A instalação de um Porto em Torres vai significar uma economia extraordinária para várias regiões produtoras do Estado, especialmente a nossa. O Estado produz 19 milhões de toneladas de grãos,  sendo que 80% saem da região Norte. A capacidade nominal de embarcação via Porto de Rio Grande muito baixa e outros portos no país são acionados para escoar a safra como Paranaguá, Imbituba, São Francisco do Sul o que acaba encarecendo o custo da produção. Com capacidade instalada no Estado, além de reduzir distância, vai se tornar mais barata.
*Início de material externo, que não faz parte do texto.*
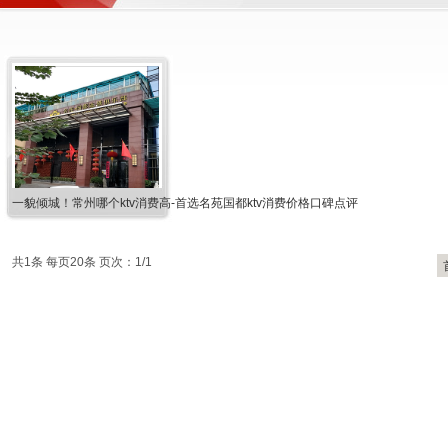
一貌倾城！常州哪个ktv消费高-首选名苑国都ktv消费价格口碑点评
共1条 每页20条 页次：1/1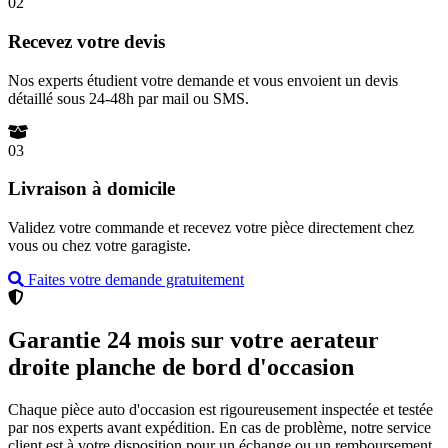
02
Recevez votre devis
Nos experts étudient votre demande et vous envoient un devis
détaillé sous 24-48h par mail ou SMS.
03
Livraison à domicile
Validez votre commande et recevez votre pièce directement chez
vous ou chez votre garagiste.
Faites votre demande gratuitement
Garantie 24 mois sur votre aerateur
droite planche de bord d'occasion
Chaque pièce auto d'occasion est rigoureusement inspectée et testée
par nos experts avant expédition. En cas de problème, notre service
client est à votre disposition pour un échange ou un remboursement.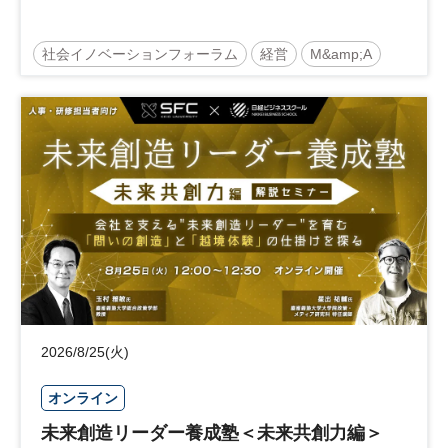
社会イノベーションフォーラム
経営
M&amp;A
事業承継
中堅中小企業
日経社会イノベーションフォーラム
参加無料
2026/8/25(火)
オンライン
未来創造リーダー養成塾＜未来共創力編＞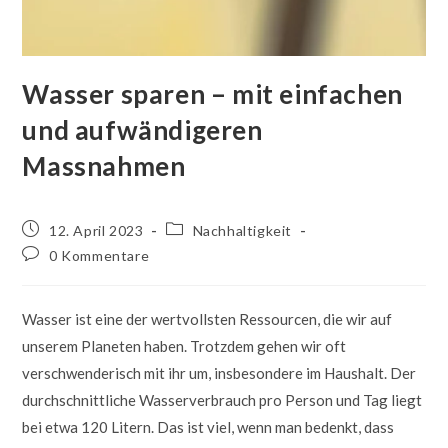
Wasser sparen – mit einfachen
und aufwändigeren
Massnahmen
12. April 2023
Nachhaltigkeit
0 Kommentare
Wasser ist eine der wertvollsten Ressourcen, die wir auf
unserem Planeten haben. Trotzdem gehen wir oft
verschwenderisch mit ihr um, insbesondere im Haushalt. Der
durchschnittliche Wasserverbrauch pro Person und Tag liegt
bei etwa 120 Litern. Das ist viel, wenn man bedenkt, dass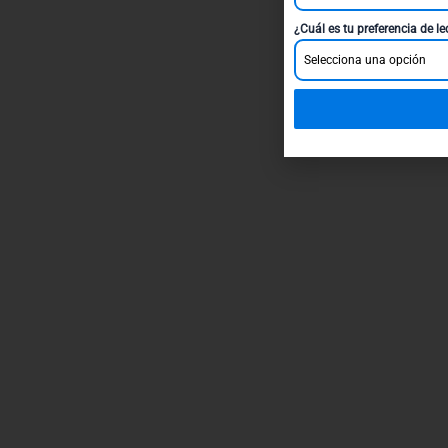
¿Cuál es tu preferencia de l
Selecciona una opción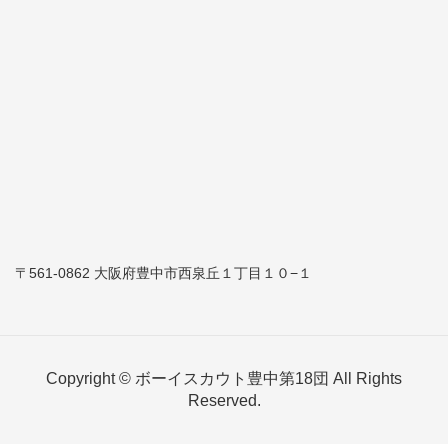
〒561-0862 大阪府豊中市西泉丘１丁目１０−１
Copyright © ボーイスカウト豊中第18団 All Rights
Reserved.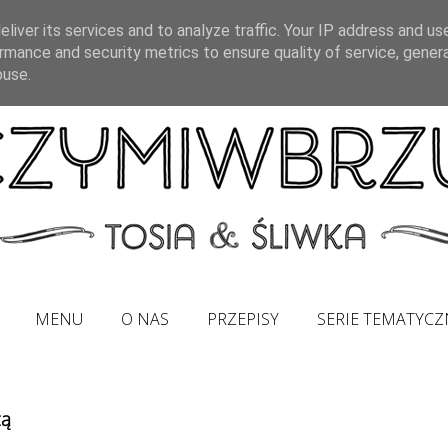
liver its services and to analyze traffic. Your IP address and us
rmance and security metrics to ensure quality of service, gene
buse.
MENU
O NAS
PRZEPISY
SERIE TEMATYCZ
zą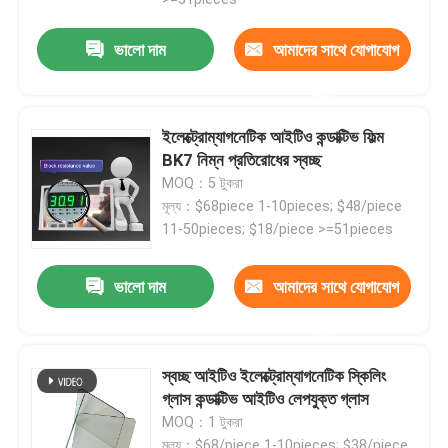
ভালো দাম
আমাদের সাথে যোগাযোগ
করুন
ইলেক্ট্রোম্যাগনেটিক আইটিও কন্ডাক্টিভ ফিল্ম
BK7 নিম্ন প্রতিরোধের স্বচ্ছ
MOQ：5 টুকরা
মূল্য：$68piece 1-10pieces; $48/piece
11-50pieces; $18/piece >=51pieces
ভালো দাম
আমাদের সাথে যোগাযোগ
বাড়ি
করুন
স্বচ্ছ আইটিও ইলেক্ট্রোম্যাগনেটিক স্কিলিং
পণ্য
গ্লাস কন্ডাক্টিভ আইটিও লেপযুক্ত গ্লাস
MOQ：1 টুকরা
ভিডিও
মূল্য：$68/piece 1-10pieces; $38/piece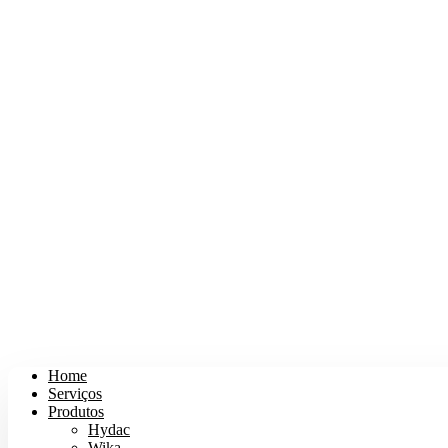
Home
Serviços
Produtos
Hydac
Wika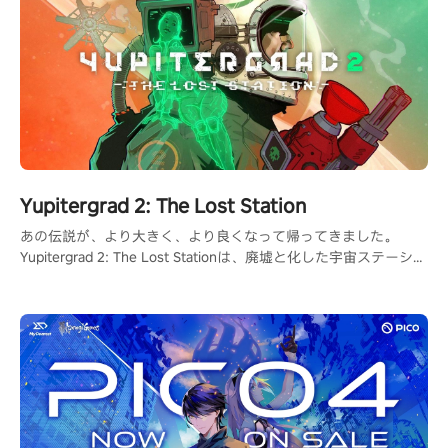
Yupitergrad 2: The Lost Station
あの伝説が、より大きく、より良くなって帰ってきました。
Yupitergrad 2: The Lost Stationは、廃墟と化した宇宙ステーショ
ンでロープに揺られ、ロボットと戦い、パズルを解くメトロイド
ヴァニア風のVRアドベンチャーゲームです。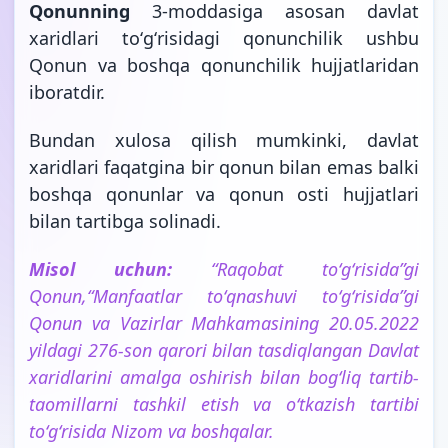
Qonunning
3-moddasiga asosan davlat
xaridlari toʻgʻrisidagi qonunchilik ushbu
Qonun va boshqa qonunchilik hujjatlaridan
iboratdir.
Bundan xulosa qilish mumkinki, davlat
xaridlari faqatgina bir qonun bilan emas balki
boshqa qonunlar va qonun osti hujjatlari
bilan tartibga solinadi.
Misol uchun:
“Raqobat toʻgʻrisida”gi
Qonun,“Manfaatlar toʻqnashuvi toʻgʻrisida”gi
Qonun va Vazirlar Mahkamasining 20.05.2022
yildagi 276-son qarori bilan tasdiqlangan Davlat
xaridlarini amalga oshirish bilan bogʻliq tartib-
taomillarni tashkil etish va oʻtkazish tartibi
toʻgʻrisida Nizom va boshqalar.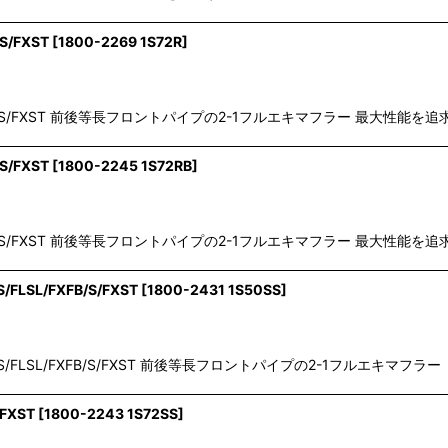
/S/FXST
[
1800-2269 1S72R
]
LSL/FXFB/S/FXST 前後等長フロントパイプの2-1フルエキマフラー 最大性能を
/S/FXST
[
1800-2245 1S72RB
]
LSL/FXFB/S/FXST 前後等長フロントパイプの2-1フルエキマフラー 最大性能を
FLSL/FXFB/S/FXST
[
1800-2431 1S50SS
]
LR/S/FLSL/FXFB/S/FXST 前後等長フロントパイプの2-1フルエキマフラー
/FXST
[
1800-2243 1S72SS
]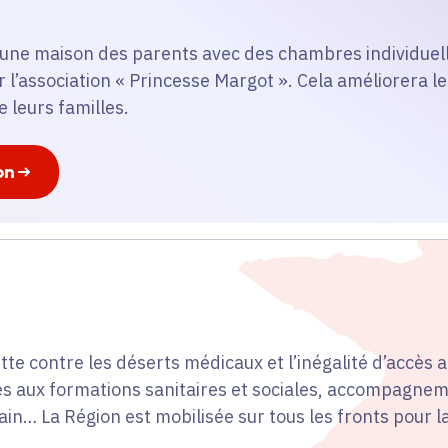
r une maison des parents avec des chambres individuell
l’association « Princesse Margot ». Cela améliorera le
 leurs familles.
on
tte contre les déserts médicaux et l’inégalité d’accès a
s aux formations sanitaires et sociales, accompagnem
in… La Région est mobilisée sur tous les fronts pour l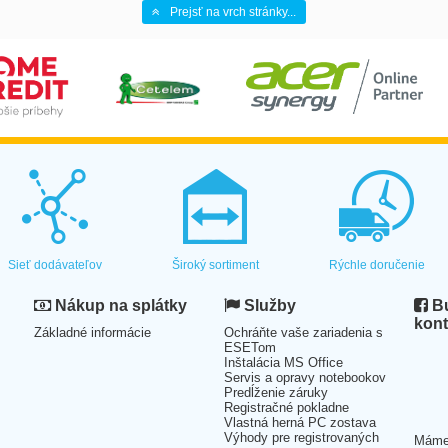
Prejsť na vrch stránky...
Sieť dodávateľov
Široký sortiment
Rýchle doručenie
Nákup na splátky
Služby
Bu
kont
Základné informácie
Ochráňte vaše zariadenia s
ESETom
Inštalácia MS Office
Servis a opravy notebookov
Predĺženie záruky
Registračné pokladne
Vlastná herná PC zostava
Výhody pre registrovaných
Mám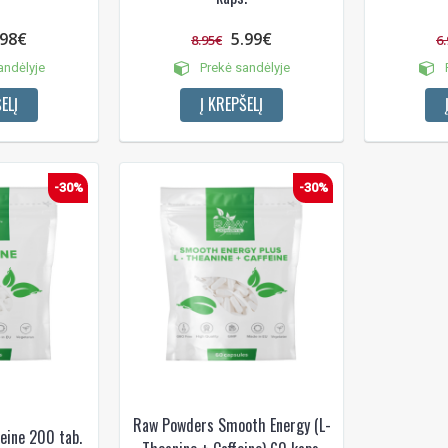
.98€
5.99€
8.95€
6
andėlyje
Prekė sandėlyje
P
ELĮ
Į KREPŠELĮ
-30%
-30%
Raw Powders Smooth Energy (L-
eine 200 tab.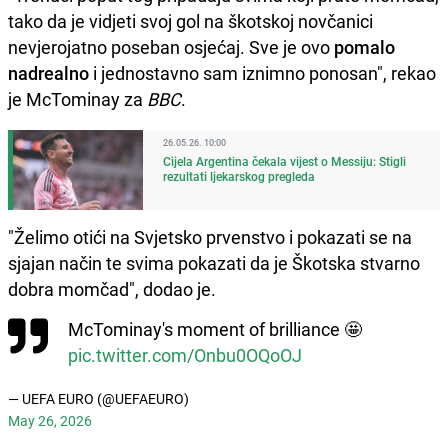
tako da je vidjeti svoj gol na škotskoj novčanici
nevjerojatno poseban osjećaj. Sve je ovo
pomalo
nadrealno
i jednostavno sam iznimno ponosan", rekao
je McTominay za
BBC
.
26.05.26. 10:00
Cijela Argentina čekala vijest o Messiju: Stigli
rezultati ljekarskog pregleda
"Želimo otići na Svjetsko prvenstvo i pokazati se na
sjajan način te svima pokazati da je Škotska stvarno
dobra momčad", dodao je.
McTominay's moment of brilliance 🤩
pic.twitter.com/Onbu0OQoOJ
— UEFA EURO (@UEFAEURO)
May 26, 2026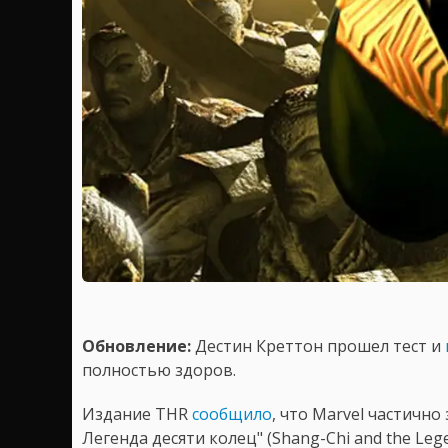
Обновление:
Дестин Креттон прошел тест и
полностью здоров.
Издание THR
сообщило
, что Marvel частичн
Легенда десяти колец" (Shang-Chi and the Leg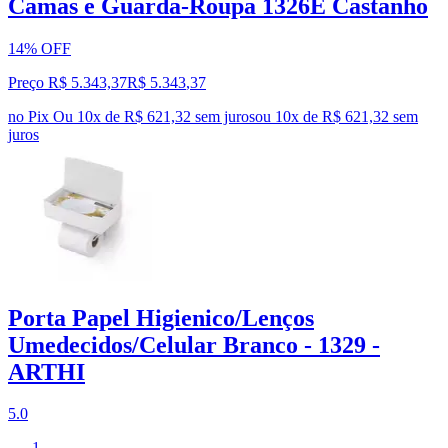
Camas e Guarda-Roupa 1326E Castanho
14% OFF
Preço R$ 5.343,37
R$
5.343
,
37
no Pix
Ou 10x de R$ 621,32 sem juros
ou
10
x de
R$ 621,32
sem
juros
Porta Papel Higienico/Lenços
Umedecidos/Celular Branco - 1329 -
ARTHI
5.0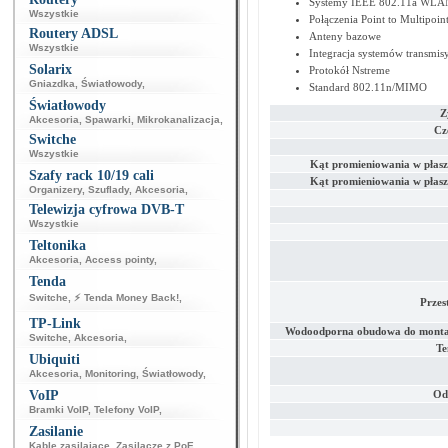
Systemy IEEE 802.11a WLA
Wszystkie
Połączenia Point to Multipoin
Routery ADSL
Anteny bazowe
Wszystkie
Integracja systemów transmis
Solarix
Protokół Nstreme
Gniazdka
,
Światłowody
,
Standard 802.11n/MIMO
Światłowody
Z
Akcesoria
,
Spawarki
,
Mikrokanalizacja
,
Cz
Switche
Wszystkie
Kąt promieniowania w płasz
Szafy rack 10/19 cali
Kąt promieniowania w płasz
Organizery
,
Szuflady
,
Akcesoria
,
Telewizja cyfrowa DVB-T
Wszystkie
Teltonika
Akcesoria
,
Access pointy
,
Tenda
Switche
,
⚡ Tenda Money Back!
,
Przes
TP-Link
Wodoodporna obudowa do monta
Switche
,
Akcesoria
,
Te
Ubiquiti
Akcesoria
,
Monitoring
,
Światłowody
,
VoIP
Od
Bramki VoIP
,
Telefony VoIP
,
Zasilanie
Kable zasilające
,
Zasilacze z PoE
,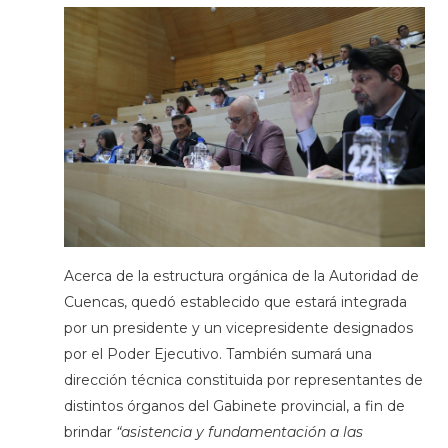
Acerca de la estructura orgánica de la Autoridad de
Cuencas, quedó establecido que estará integrada
por un presidente y un vicepresidente designados
por el Poder Ejecutivo. También sumará una
dirección técnica constituida por representantes de
distintos órganos del Gabinete provincial, a fin de
brindar
“asistencia y fundamentación a las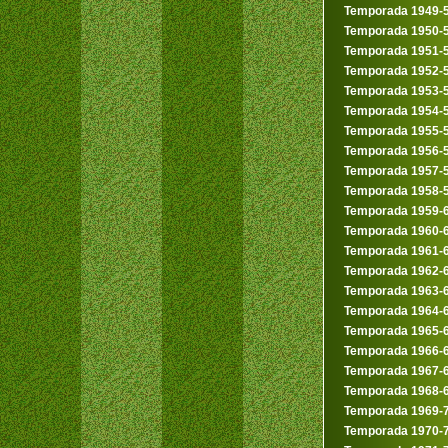
Temporada 1949-
Temporada 1950-
Temporada 1951-
Temporada 1952-
Temporada 1953-
Temporada 1954-
Temporada 1955-
Temporada 1956-
Temporada 1957-
Temporada 1958-
Temporada 1959-
Temporada 1960-
Temporada 1961-
Temporada 1962-
Temporada 1963-
Temporada 1964-
Temporada 1965-
Temporada 1966-
Temporada 1967-
Temporada 1968-
Temporada 1969-
Temporada 1970-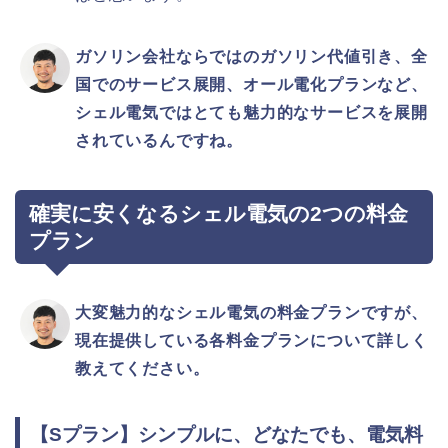
ガソリン会社ならではのガソリン代値引き、全
国でのサービス展開、オール電化プランなど、
シェル電気ではとても魅力的なサービスを展開
されているんですね。
確実に安くなるシェル電気の2つの料金
プラン
大変魅力的なシェル電気の料金プランですが、
現在提供している各料金プランについて詳しく
教えてください。
【Sプラン】シンプルに、どなたでも、電気料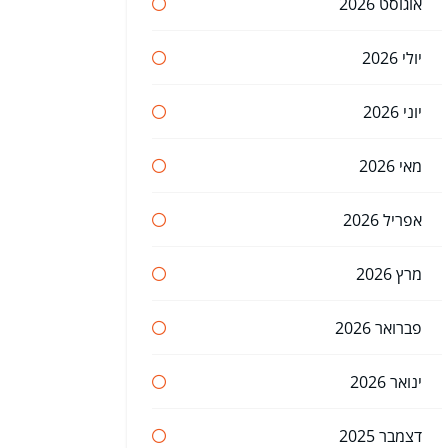
אוגוסט 2026
יולי 2026
יוני 2026
מאי 2026
אפריל 2026
מרץ 2026
פברואר 2026
ינואר 2026
דצמבר 2025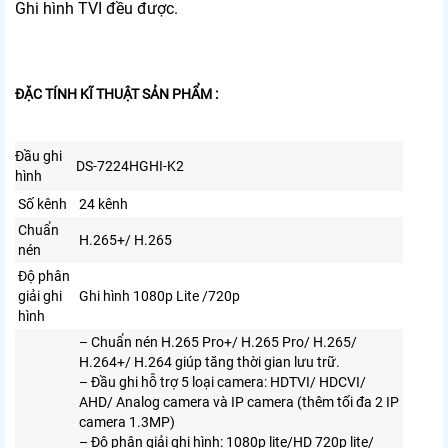
Ghi hình TVI đều được.
ĐẶC TÍNH KĨ THUẬT SẢN PHẨM :
Đầu ghi
DS-7224HGHI-K2
hình
Số kênh
24 kênh
Chuẩn
H.265+/ H.265
nén
Độ phân
giải ghi
Ghi hình 1080p Lite /720p
hình
– Chuẩn nén H.265 Pro+/ H.265 Pro/ H.265/
H.264+/ H.264 giúp tăng thời gian lưu trữ.
– Đầu ghi hỗ trợ 5 loại camera: HDTVI/ HDCVI/
AHD/ Analog camera và IP camera (thêm tối đa 2 IP
camera 1.3MP)
– Độ phân giải ghi hình: 1080p lite/HD 720p lite/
Uma carga transportada por navio no sistema cabotagem (entre portos) custa 9x menos do que pelo sistema rodoviário. O Porto terá capacidade de receber 8 milhões de toneladas de grãos e 500 mil containeres ano (para atender especialmente as regiões da Serra e Vale dos Sinos).

A história do Porto

Segundo escreve Carrion em um artigo recentemente publicado por ON, “em 1861, após a pendência com a Inglaterra pela "Questão Christie", o imperador Pedro II contratou os engenheiros ingleses Law e John Clarke para estudarem o melhor local de porto marítimo na costa Sul, e aí apareceu Torres. Após longas pesquisas, em 1875, o relatório propôs "construir dois molhes mar adentro, um a partir da Torre Norte (Morro do Farol) e outro a partir da Torre do Centro (Morro das Furnas), até quase a ilha dos Lobos, num ancoradouro de 100 hectares". Extensos levantamentos batimétricos, apontam as águas de Torres como ideais, pois "lá não há dificuldade de construção e é a melhor posição para propósitos navais".

Nova tentativa

Conta o ex-prefeito que “em setembro de 1931, o presidente Getulio Vargas retomou a ideia, e o Decreto nº 20.477 "autorizou contrato com o RS para construir o porto de Torres", mas a ideia não prosperou. Em fevereiro de 1993, como deputado federal, fui relator da Lei nº 8.630, aprovada pelo Congresso, que regula o sistema portuário brasileiro, e entendi o acerto dos engenheiros ingleses.”

Ameaças

Proprietário da empresa responsável pelo serviço de Outdoors em Passo Fundo recebe nova ameaça em função do painel instalado na Avenida Brasil, bairro Petrópolis, contendo críticas ao ministro da Justiça Sérgio Moro. O grupo intitulado Mais a Esquerda está ingressando com representação no Ministério Público para responsabilizar autores das ameaças. Este outdoor já foi retirado da Sete de Setembro e vandalizado na BR 285, o que gerou ocorrência policial.

Inócuo

Se a intenção é evitar que as pessoas leiam, é inócuo o pedido do subprocurador-geral da República Moacir Guimarães Morais Filho, para que o Conselho Nacional do Ministério Público (CNMP) apreenda todos os exemplares do livro “Nada menos que tudo”, em que o ex-procurador-geral da República Rodrigo Janot revela ter planejado matar o ministro Gilmar Mendes, do STF. O livro já circula na íntegra pelas redes sociais como o whatsApp.